Despite all my preparation, as soon as I sat down behind the DM screen, I began to feel apprehensive. In fact, I was downright nervous. I suddenly felt extremely unprepared and I was worried that I wouldn’t live up to my oldest son’s expectations. A part of me wanted to retreat and call off the game, but I knew he would be even more disappointed if I did – so we continued. Before beginning, I gifted each one of them with a polyhedral dice set to call their own. I broke the ice by having everyone discuss their character backgrounds a little. We fleshed out how the characters met and I provided the set up for the adventure.
Like all of the early 5E content, this adventure takes place in the Forgotten Realms. I toyed with the idea of converting it to a homebrew world, but in the end, I decided to keep things as simple as possible.

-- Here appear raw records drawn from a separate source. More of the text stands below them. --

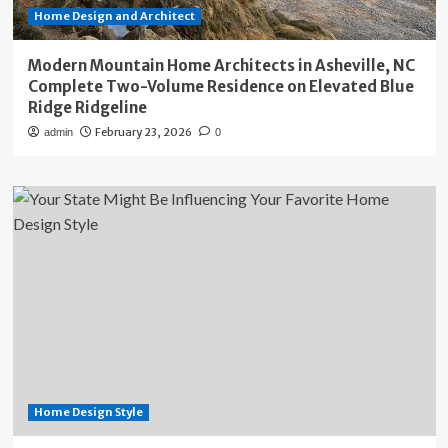
Home Design and Architect
Modern Mountain Home Architects in Asheville, NC
Complete Two-Volume Residence on Elevated Blue
Ridge Ridgeline
February 23, 2026
admin
0
Home Design Style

Now, if you have not played this scenario and plan to, you may wish to stop reading now. The next couple paragraphs are going to be very spoiler heavy. You’ve been warned! Spoiler alert!!! :
In the first part of the adventure, the characters are tasked with escorting a supply wagon from the city of Neverwinter to the small mining town of Phandelver to the south-east. The journey is largely uneventful until the party is a few miles from their goal, where they come across evidence of a previous ambush. While stopping to investigate the scene, the party is attacked by four goblins lying in wait in the forest on the side of the road.

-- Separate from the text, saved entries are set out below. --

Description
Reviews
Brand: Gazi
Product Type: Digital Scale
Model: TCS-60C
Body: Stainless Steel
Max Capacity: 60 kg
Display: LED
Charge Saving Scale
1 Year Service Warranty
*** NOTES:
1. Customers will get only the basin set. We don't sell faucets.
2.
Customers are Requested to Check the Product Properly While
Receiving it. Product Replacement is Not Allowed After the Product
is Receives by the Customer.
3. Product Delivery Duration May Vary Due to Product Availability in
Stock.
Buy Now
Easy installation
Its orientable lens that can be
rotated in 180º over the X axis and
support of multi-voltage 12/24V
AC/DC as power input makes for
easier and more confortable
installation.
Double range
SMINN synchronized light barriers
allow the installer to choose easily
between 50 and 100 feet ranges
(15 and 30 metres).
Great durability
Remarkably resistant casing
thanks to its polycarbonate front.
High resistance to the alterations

This encounter serves as an early introduction to combat. Having never refereed combat in this edition of D&D, I was a bit worried that I’d mess something up, but we took our time to read over the rules and it didn’t take long for things to click. The party was able to defeat the goblins with little effort. It was after this encounter that we ended the game for the afternoon, with plans to pick it back up Thursday evening.
All in all, I felt our first session went pretty well. Looking back, I was able to identify some mistakes that I made when presenting some of the material. For example, during the goblin encounter, two goblins were supposed to rush forward and attack the party while the other two were supposed to keep their distance and attack from afar. In the heat of the moment, I overlooked that block of text and had all four rush out to meet the adventurers.
As for my family, everyone did wonderfully. My wife enjoyed herself more than she expected to, and both of my sons were very excited to play. I was glad to see that my youngest was attentive and actually thought things out before simply rushing in blind. In closing, it was a very positive experience!
I’m excited to see how things progress and I will post an update after a few sessions.